A bridge is built in the shape of a semi elliptical arch. It has a span of 96 feet. The height of the arch 29 feet from the center is to be 10 feet. Find the height of the arch at its center.
the semi-axis along the base is 48, so we have
x^2/48^2 + y^2/b^2 = 1
The curve contains (29,10), so
29^2/48^2 + 10^2/b^2 = 1
b = 12.55
An archway that is above a highway is in the shape of semi ellipse 60ft wide and 25 ft high. How high is the archway 10 ft away from the center?
To find the height of the arch at its center, we can use the formula for the equation of a semi-ellipse:
y = b * sqrt(1 - (x^2 / a^2))
Where:
- x is the horizontal distance from the center
- y is the vertical distance from the center
- a is the distance from the center to the end of the semi-ellipse (span / 2)

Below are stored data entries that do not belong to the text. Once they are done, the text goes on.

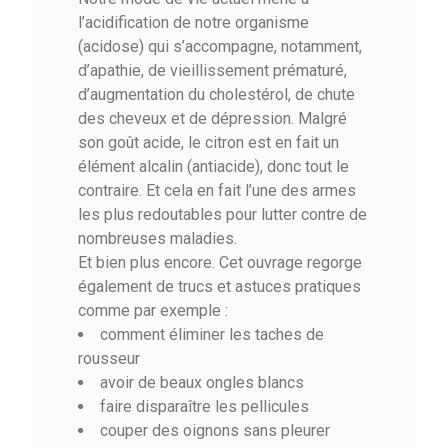
l’acidification de notre organisme
(acidose) qui s’accompagne, notamment,
d’apathie, de vieillissement prématuré,
d’augmentation du cholestérol, de chute
des cheveux et de dépression. Malgré
son goût acide, le citron est en fait un
élément alcalin (antiacide), donc tout le
contraire. Et cela en fait l’une des armes
les plus redoutables pour lutter contre de
nombreuses maladies.
Et bien plus encore. Cet ouvrage regorge
également de trucs et astuces pratiques
comme par exemple :
comment éliminer les taches de
rousseur
avoir de beaux ongles blancs
faire disparaître les pellicules
couper des oignons sans pleurer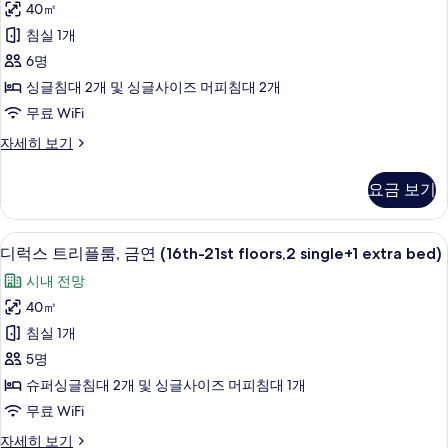
연
40㎡
Beds
쿼
(16-
침실 1개
+
21
드
fr,
6명
1extra
룸,
2
싱글침대 2개 및 싱글사이즈 머피침대 2개
bed)
Single
금
사
무료 WiFi
Beds
연
+
진
디
자세히 보기
1extra
(16th
럭
모
bed)
-
스
자
요금 보기
두
21st
쿼
세
드
보
floors,
히
룸,
보
디럭스 트리플룸, 금연 (16th-21st floors
디
기
for
10
금
디럭스 트리플룸, 금연 (16th-21st floors,2 single+1 extra bed)
기
4
럭
연
시내 전망
(16th
people)
스
-
40㎡
사
트
21st
침실 1개
진
floors,
리
for
5명
모
플
4
슈퍼싱글침대 2개 및 싱글사이즈 머피침대 1개
두
people)
룸,
무료 WiFi
자
보
금
세
디
자세히 보기
기
히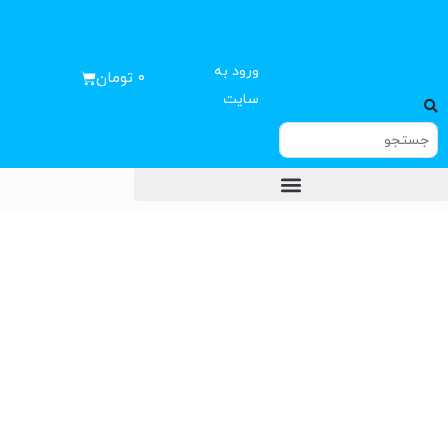
ورود به
۰
تومان
سایت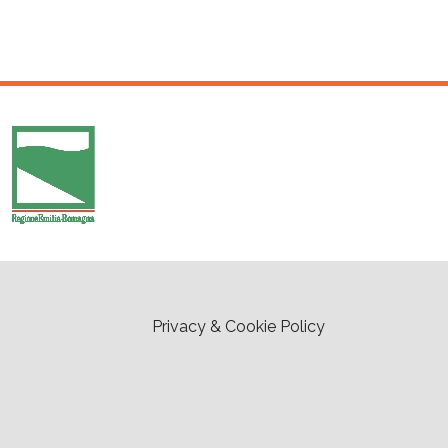
Privacy & Cookie Policy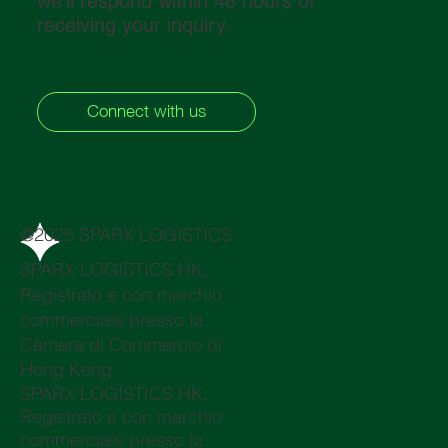
we’ll respond within 48 hours of
receiving your inquiry.
Connect with us
@2025 SPARX LOGISTICS
SPARX LOGISTICS HK,
Registrato e con marchio
commerciale presso la
Camera di Commercio di
Hong Kong
SPARX LOGISTICS HK,
Registrato e con marchio
commerciale presso la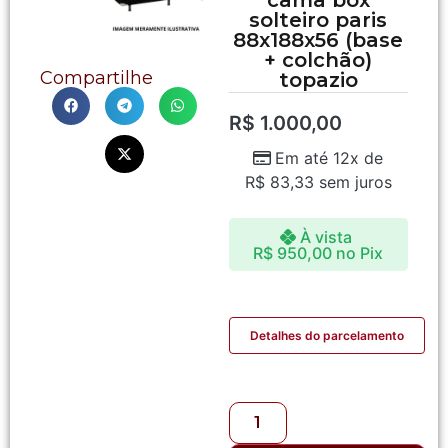
solteiro paris
88x188x56 (base
+ colchão)
Compartilhe
topazio
R$
1.000,00
Em até 12x de
R$
83,33
sem juros
À vista
R$
950,00
no Pix
Detalhes do parcelamento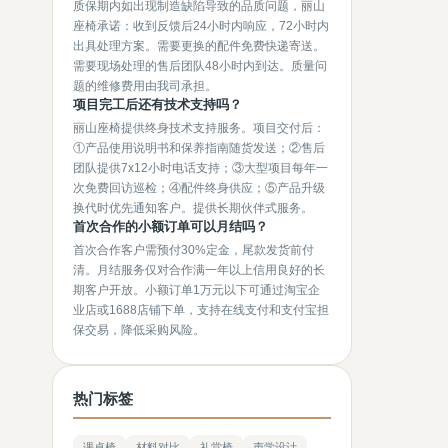
质保期内如出现制造缺陷导致的品质问题，丽山
座椅承诺：收到反馈后24小时内响应，72小时内
出具处理方案。需要更换的配件免费快递寄送。
需要现场处理的售后团队48小时内到达。质量问
题的维修费用由我司承担。
项目完工后还有技术支持吗？
丽山座椅提供终身技术支持服务。项目交付后：
①产品使用说明书和保养指南随货发送；②售后
团队提供7x12小时电话支持；③大型项目每年一
次免费回访巡检；④配件终身供应；⑤产品升级
换代时优先通知客户。提供长期伙伴式服务。
首次合作的小额订单可以月结吗？
首次合作客户需预付30%定金，尾款发货前付
清。月结服务仅对合作满一年以上信用良好的长
期客户开放。小额订单1万元以下可通过淘宝企
业店或1688店铺下单，支持在线支付和支付宝担
保交易，降低采购风险。
热门标签
课桌椅
材料对比
礼堂椅
声学设计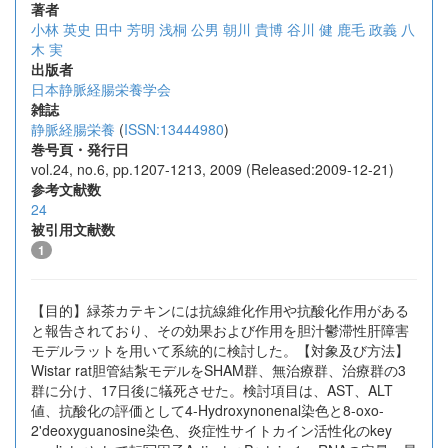
著者
小林 英史
田中 芳明
浅桐 公男
朝川 貴博
谷川 健
鹿毛 政義
八
木 実
出版者
日本静脈経腸栄養学会
雑誌
静脈経腸栄養
(
ISSN:13444980
)
巻号頁・発行日
vol.24, no.6, pp.1207-1213, 2009 (Released:2009-12-21)
参考文献数
24
被引用文献数
1
【目的】緑茶カテキンには抗線維化作用や抗酸化作用がある
と報告されており、その効果および作用を胆汁鬱滞性肝障害
モデルラットを用いて系統的に検討した。【対象及び方法】
Wistar rat胆管結紮モデルをSHAM群、無治療群、治療群の3
群に分け、17日後に犠死させた。検討項目は、AST、ALT
値、抗酸化の評価として4-Hydroxynonenal染色と8-oxo-
2'deoxyguanosine染色、炎症性サイトカイン活性化のkey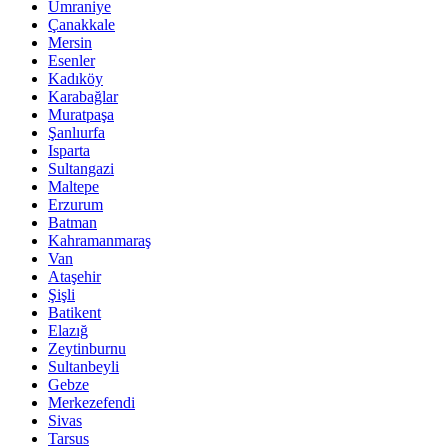
Ümraniye
Çanakkale
Mersin
Esenler
Kadıköy
Karabağlar
Muratpaşa
Şanlıurfa
Isparta
Sultangazi
Maltepe
Erzurum
Batman
Kahramanmaraş
Van
Ataşehir
Şişli
Batikent
Elazığ
Zeytinburnu
Sultanbeyli
Gebze
Merkezefendi
Sivas
Tarsus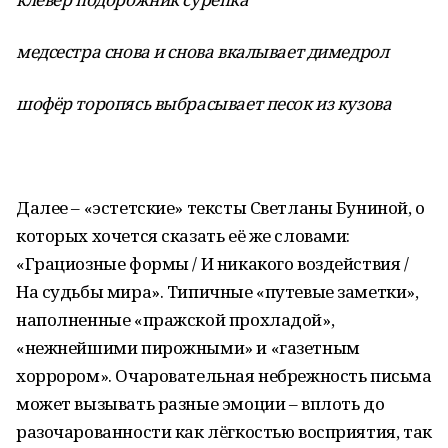
медсестра снова и снова вкалывает димедрол
шофёр торопясь выбрасывает песок из кузова
Далее – «эстетские» тексты Светланы Буниной, о
которых хочется сказать её же словами:
«Грациозные формы / И никакого воздействия /
На судьбы мира». Типичные «путевые заметки»,
наполненные «пражской прохладой»,
«нежнейшими пирожными» и «газетным
хоррором». Очаровательная небрежность письма
может вызывать разные эмоции – вплоть до
разочарованности как лёгкостью восприятия, так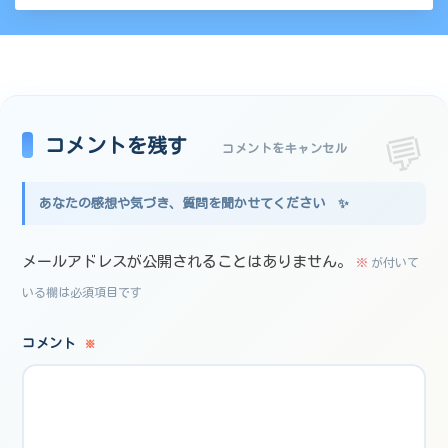
コメントを残す
コメントをキャンセル
メールアドレスが公開されることはありません。
※
が付いて
いる欄は必須項目です
コメント
※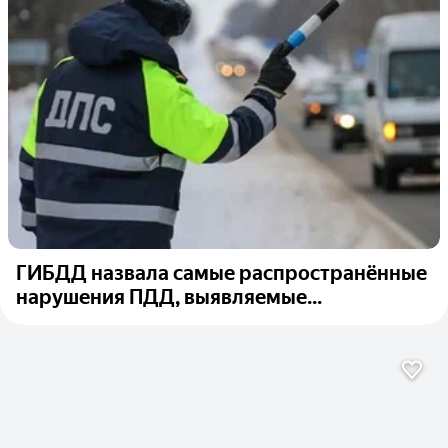
ГИБДД назвала самые распространённые
нарушения ПДД, выявляемые...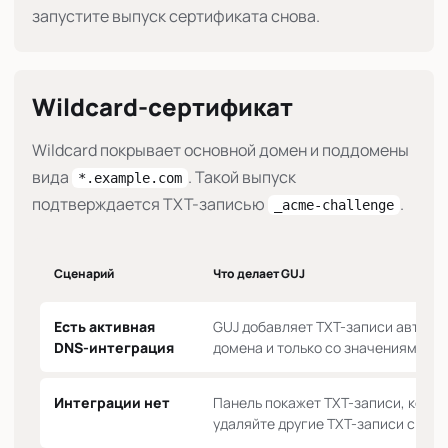
запустите выпуск сертификата снова.
Wildcard-сертификат
Wildcard покрывает основной домен и поддомены
вида
. Такой выпуск
*.example.com
подтверждается TXT-записью
.
_acme-challenge
Сценарий
Что делает GUJ
Есть активная
GUJ добавляет TXT-записи автомат
DNS-интеграция
домена и только со значениями те
Интеграции нет
Панель покажет TXT-записи, котор
удаляйте другие TXT-записи с тем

- b is the height of the arch at a distance of 29 feet
Given:
- Span = 96 feet
- Height at 29 feet = 10 feet
First, we find the value of b using the given information:
b = height at 29 feet = 10 feet
Then, we find the value of a:
a = span / 2 = 96 / 2 = 48 feet
Now, we can substitute the values into the equation to find the height at the center (x = 0):
y = b * sqrt(1 - (x^2 / a^2))
y = 10 * sqrt(1 - (0^2 / 48^2))
y = 10 * sqrt(1 - 0)
y = 10 * sqrt(1)
y = 10 * 1
y = 10 feet
Therefore, the height of the arch at its center is 10 feet.
To find the height of the arch at its center, we can use the equation of a semi-ellipse.
The equation for a vertical semi-ellipse can be written as:
(x – h)^2 / a^2 + (y – k)^2 / b^2 = 1
In this case, the semi-ellipse represents the shape of the bridge arch. The center of the semi-ellipse is at the point (h, k), and a and b represent the horizontal and vertical semi-major and semi-minor axes, respectively.
Since the bridge has a span of 96 feet, which is the horizontal diameter of the semi-ellipse, we can conclude that 2a = 96, and thus a = 48.
The height of the arch 29 feet from the center is given as 10 feet. This point lies on the semi-ellipse. Let's call this point (x1, y1), where x1 = 29. Plugging these values into the equation of the semi-ellipse, we get:
(29 – h)^2 / (48)^2 + (10 – k)^2 / b^2 = 1
Now, we can find the value of b by solving for it using the given point on the semi-ellipse. Rearranging the equation, we have:
b^2 = [(29 – h)^2 / (48)^2] / [1 – (10 – k)^2 / b^2]
Multiplying both sides by b^2 and rearranging, we get:
b^4 - b^2 * (10 - k)^2 = (29 - h)^2 / (48)^2 * b^2
b^4 - b^2 * (10 - k)^2 - (29 - h)^2 / (48)^2 * b^2 = 0
This is a quadratic equation in terms of b^2. Solving it will give us two possible values for b^2. However, we can eliminate the negative value since b represents a length, which cannot be negative.
Once we have the value of b, we can find the height of the arch at its center, which is the value of k, by substituting the known values back into the semi-ellipse equation.
Please provide the values of h and k in order to solve the equation and find the height of the arch at its center.